In economics “capital” has a very specific meaning that can overlap with, but is technically distinct from, money. I draw no such distinction here; economists please stand down.
The best ad hoc training is having a government job yourself, especially as some kind of legislative staffer. But even these jobs are woefully inadequate in a variety of respects, even though they will give you a good grounding in status quo procedure and practice. Further: there aren’t that many of them, and you can’t just go get one if you want to learn how the government works.
There are exceptions to this. You can make a lot of money quickly, and you can accumulate political capital quickly. In both cases you might need luck, and the ability to take advantage of novel affordances.
As I wrote about trash collection: “Let’s say you pick up a stretch of sidewalk. It’s pristine, beautiful, and looks exactly the way you’ve always wanted. You go up to your apartment and come back down an hour later to get a coffee—only to find that there is new litter on your sidewalk.
Many people will feel extremely mad and frustrated, and their prior feelings of elation will slingshot down into nihilism and despair: ‘Why do I even bother?? Why does nobody care?? [rage]’
Here’s what I say to these people: did you really expect your sidewalk to stay clean after your pickup? Did you do what’s required to keep it perpetually clean? If your answer to either is ‘yes,’ you’re engaging in delusion. Of course one trash pickup won’t achieve either of those things, but that’s OK. Your one cleanup is a vital step toward the longer-term goal of installing a trash system that keeps litter off the ground (a mixture of trash cans, volunteers, social norms, and business partnerships). You can achieve your long-term goal—just keep taking the next step.”
“The strong do what they can, the weak suffer what they must,” from Thucydides’ History of the Peloponnesian War, 5.89. The context was the Athenian siege of Melos.
I'm reconsidering some of my prior beliefs after reading this post - especially as someone who is more familiar with the "organize protests" form of political activism rather than the "build relationships" form.

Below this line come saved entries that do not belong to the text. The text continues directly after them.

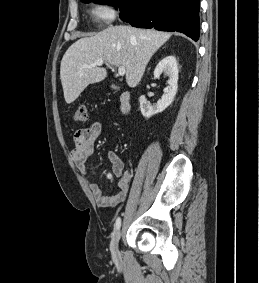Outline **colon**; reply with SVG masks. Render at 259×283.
Instances as JSON below:
<instances>
[{"label": "colon", "instance_id": "1", "mask_svg": "<svg viewBox=\"0 0 259 283\" xmlns=\"http://www.w3.org/2000/svg\"><path fill=\"white\" fill-rule=\"evenodd\" d=\"M74 118L77 122H85L87 121V109L84 105H80L76 108Z\"/></svg>", "mask_w": 259, "mask_h": 283}]
</instances>
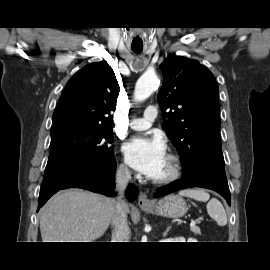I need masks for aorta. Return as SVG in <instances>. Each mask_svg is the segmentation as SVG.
<instances>
[{"label":"aorta","instance_id":"1","mask_svg":"<svg viewBox=\"0 0 270 270\" xmlns=\"http://www.w3.org/2000/svg\"><path fill=\"white\" fill-rule=\"evenodd\" d=\"M159 79L154 73H145L137 81L134 90V99L143 101L147 99L159 86Z\"/></svg>","mask_w":270,"mask_h":270}]
</instances>
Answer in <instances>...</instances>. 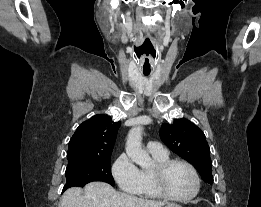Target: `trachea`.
Instances as JSON below:
<instances>
[{"label": "trachea", "mask_w": 261, "mask_h": 207, "mask_svg": "<svg viewBox=\"0 0 261 207\" xmlns=\"http://www.w3.org/2000/svg\"><path fill=\"white\" fill-rule=\"evenodd\" d=\"M145 76H148L149 74H144Z\"/></svg>", "instance_id": "trachea-1"}]
</instances>
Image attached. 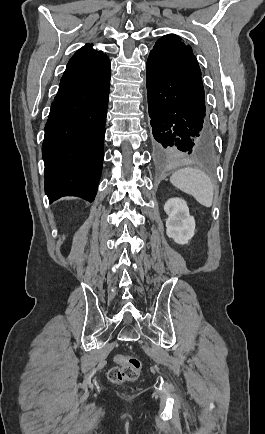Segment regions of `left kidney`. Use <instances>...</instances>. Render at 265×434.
<instances>
[{"instance_id":"obj_1","label":"left kidney","mask_w":265,"mask_h":434,"mask_svg":"<svg viewBox=\"0 0 265 434\" xmlns=\"http://www.w3.org/2000/svg\"><path fill=\"white\" fill-rule=\"evenodd\" d=\"M168 216L166 220V234L173 238L176 244H188L194 236L195 220L189 214V208L185 200L171 198L164 206Z\"/></svg>"}]
</instances>
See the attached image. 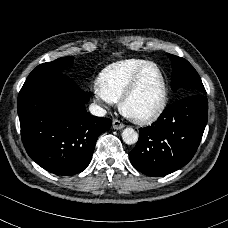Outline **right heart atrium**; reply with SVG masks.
Segmentation results:
<instances>
[{
    "label": "right heart atrium",
    "mask_w": 228,
    "mask_h": 228,
    "mask_svg": "<svg viewBox=\"0 0 228 228\" xmlns=\"http://www.w3.org/2000/svg\"><path fill=\"white\" fill-rule=\"evenodd\" d=\"M95 99L98 102L104 104L105 106H109L112 104V102L110 100L106 99L105 97H103L97 89L95 90Z\"/></svg>",
    "instance_id": "d8ad5b80"
}]
</instances>
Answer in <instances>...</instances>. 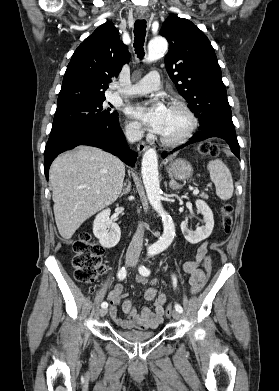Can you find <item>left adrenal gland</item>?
Listing matches in <instances>:
<instances>
[{"label":"left adrenal gland","mask_w":279,"mask_h":391,"mask_svg":"<svg viewBox=\"0 0 279 391\" xmlns=\"http://www.w3.org/2000/svg\"><path fill=\"white\" fill-rule=\"evenodd\" d=\"M169 187L175 190V189H179L180 185L172 177H170Z\"/></svg>","instance_id":"left-adrenal-gland-1"}]
</instances>
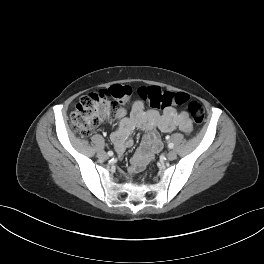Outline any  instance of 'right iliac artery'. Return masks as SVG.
Masks as SVG:
<instances>
[{
  "label": "right iliac artery",
  "mask_w": 264,
  "mask_h": 264,
  "mask_svg": "<svg viewBox=\"0 0 264 264\" xmlns=\"http://www.w3.org/2000/svg\"><path fill=\"white\" fill-rule=\"evenodd\" d=\"M113 154H114L113 151H108L109 156H113Z\"/></svg>",
  "instance_id": "right-iliac-artery-1"
}]
</instances>
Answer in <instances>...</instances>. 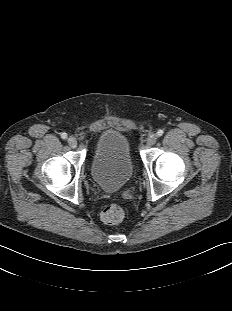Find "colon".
Segmentation results:
<instances>
[{
  "instance_id": "colon-1",
  "label": "colon",
  "mask_w": 232,
  "mask_h": 311,
  "mask_svg": "<svg viewBox=\"0 0 232 311\" xmlns=\"http://www.w3.org/2000/svg\"><path fill=\"white\" fill-rule=\"evenodd\" d=\"M124 218V210L121 206L112 204L106 207L101 213V219L109 225L120 223Z\"/></svg>"
}]
</instances>
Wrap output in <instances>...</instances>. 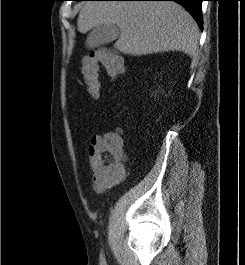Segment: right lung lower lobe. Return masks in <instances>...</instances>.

I can't help but think about cases in which electeds are strongly against a particular course of action. For example, Southern segregationists against integration, suburban NIMBYs against more housing. I'd like to believe that you can leverage political capital to change their views - but I feel doubtful that one could ever assemble enough capital to overcome entrenched power interests. For example, desegregation required 10 years of non-violent protest that certainly did not involve building strong relationships with those in power.
Do you have specific examples where this approach works? Am I understanding this correctly?
"If you want to start a new business, you need to get some money—save it, get investors, or get a loan. You can’t just tell people that you want to start a business and have it magically appear, fully formed. You certainly can’t demand that a stranger set up your business for you, for free.
Nonetheless, most people approach politics with a mindset almost exactly like this: they make demands and declarations to people at parties about preferred policies, and maybe they write an email to an official demanding their preferred policy. They want the political system4 to give them what they want, and they offer it nothing in return, not even a basic attempt to understand the system."
- Brilliantly said; I hadn't thought of protesting in that light before! This does explain that while protests can be effective, this approach tends to sputter out in the sense of getting things done in the political system.